Die Krip­pe des alten Vete­ra­nen

Lan­ge Jah­re hat­te der alte Hau­de­gen für sei­nen Herrn an ver­schie­de­nen Orten gefoch­ten und gekämpft und war dabei auch des Öfte­ren ver­letzt wor­den. Aber nun, da er alt gewor­den war, ent­liess ihn sein Herr mit einer klei­nen Abfin­dung. Karl, wie der Vete­ran hiess, besann sich an den Ort, wo er auf­ge­wach­sen war und hoff­te dort eine Blei­be für sei­ne Zukunft zu fin­den. Er fand am Ran­de der Ort­schaft, wo er sei­ne Jugend ver­bracht hat­te, ein klei­nes Haus mit Gar­ten. Er reno­vier­te das Haus, zim­mer­te sich ein­fa­che Möbel und rich­te­te sich ein. Um sein Haus ent­stand ein Pflan­zen­gar­ten und so wur­de er zum Selbst­ver­sor­ger. Die weni­gen Lebens­mit­tel, die er brauch­te, erstand er sich im Lebens­mit­tel­la­den des Ortes. Kei­ner woll­te ihn ken­nen und er wur­de von den Bewoh­nern nicht beach­tet und als Frem­der behan­delt.

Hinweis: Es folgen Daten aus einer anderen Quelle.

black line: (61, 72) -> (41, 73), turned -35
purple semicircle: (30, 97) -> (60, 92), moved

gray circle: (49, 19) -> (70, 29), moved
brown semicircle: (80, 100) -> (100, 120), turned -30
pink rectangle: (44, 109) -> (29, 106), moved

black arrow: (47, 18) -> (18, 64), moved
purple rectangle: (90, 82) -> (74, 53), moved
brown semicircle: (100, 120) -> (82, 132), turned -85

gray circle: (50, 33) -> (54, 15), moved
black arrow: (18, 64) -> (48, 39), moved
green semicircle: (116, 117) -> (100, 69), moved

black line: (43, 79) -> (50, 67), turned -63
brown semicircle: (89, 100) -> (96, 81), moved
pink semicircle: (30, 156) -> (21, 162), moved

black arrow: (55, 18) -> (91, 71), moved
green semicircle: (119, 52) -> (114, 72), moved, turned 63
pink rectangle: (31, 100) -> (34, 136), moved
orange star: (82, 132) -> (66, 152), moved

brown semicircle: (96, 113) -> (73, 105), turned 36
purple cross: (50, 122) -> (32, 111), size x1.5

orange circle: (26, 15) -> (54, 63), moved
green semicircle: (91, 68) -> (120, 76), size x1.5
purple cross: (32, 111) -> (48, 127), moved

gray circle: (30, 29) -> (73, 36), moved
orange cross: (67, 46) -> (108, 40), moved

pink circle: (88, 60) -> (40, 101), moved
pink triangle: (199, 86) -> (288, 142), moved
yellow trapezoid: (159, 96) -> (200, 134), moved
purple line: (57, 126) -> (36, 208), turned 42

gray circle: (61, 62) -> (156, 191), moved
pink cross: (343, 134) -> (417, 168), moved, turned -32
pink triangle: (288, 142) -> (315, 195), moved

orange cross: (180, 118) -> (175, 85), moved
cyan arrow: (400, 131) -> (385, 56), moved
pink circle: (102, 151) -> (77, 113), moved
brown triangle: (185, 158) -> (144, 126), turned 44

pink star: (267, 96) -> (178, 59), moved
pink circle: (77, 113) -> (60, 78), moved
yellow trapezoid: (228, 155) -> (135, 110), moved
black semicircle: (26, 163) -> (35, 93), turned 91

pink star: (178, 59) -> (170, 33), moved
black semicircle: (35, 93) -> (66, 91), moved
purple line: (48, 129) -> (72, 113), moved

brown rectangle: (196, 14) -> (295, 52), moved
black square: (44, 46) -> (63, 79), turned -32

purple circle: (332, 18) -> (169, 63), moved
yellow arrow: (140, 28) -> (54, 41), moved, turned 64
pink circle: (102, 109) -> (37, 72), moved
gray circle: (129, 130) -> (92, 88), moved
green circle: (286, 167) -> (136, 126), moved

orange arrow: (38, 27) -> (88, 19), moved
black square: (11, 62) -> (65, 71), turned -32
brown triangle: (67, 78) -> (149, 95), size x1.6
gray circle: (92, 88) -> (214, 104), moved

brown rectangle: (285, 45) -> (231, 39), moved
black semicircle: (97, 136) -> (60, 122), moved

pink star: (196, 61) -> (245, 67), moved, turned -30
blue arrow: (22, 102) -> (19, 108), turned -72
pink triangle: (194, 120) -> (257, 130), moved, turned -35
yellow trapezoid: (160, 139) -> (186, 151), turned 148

Karl besass nun viel freie Zeit und er besann sich dar­auf, dass er frü­her ein­mal ver­schie­de­ne Holz­fi­gu­ren geschnitzt hat­te, die er dann an die Kin­der ver­schenk­te. Er woll­te den Kir­chen­be­su­chern sei­nes neu­en Wohn­or­tes eine Freu­de berei­ten und begann Figu­ren für eine Weih­nachts­krip­pen­land­schaft zu schnit­zen. Er kam tüch­tig vor­an, und nach­dem er auch noch einen dazu­ge­hö­ri­gen Stall gezim­mert hat­te, such­te er sich heim­lich einen Platz in der Kir­che, wo er das Geschnitz­te auf­stel­len konn­te. In der Woche vor Weih­nach­ten schlich er sich in die Kir­che und bau­te sei­ne gros­se Krip­pen­land­schaft vor dem Sei­ten­al­tar auf. Er glaub­te, dass ihn dabei nie­mand bemerkt oder gese­hen hat­te.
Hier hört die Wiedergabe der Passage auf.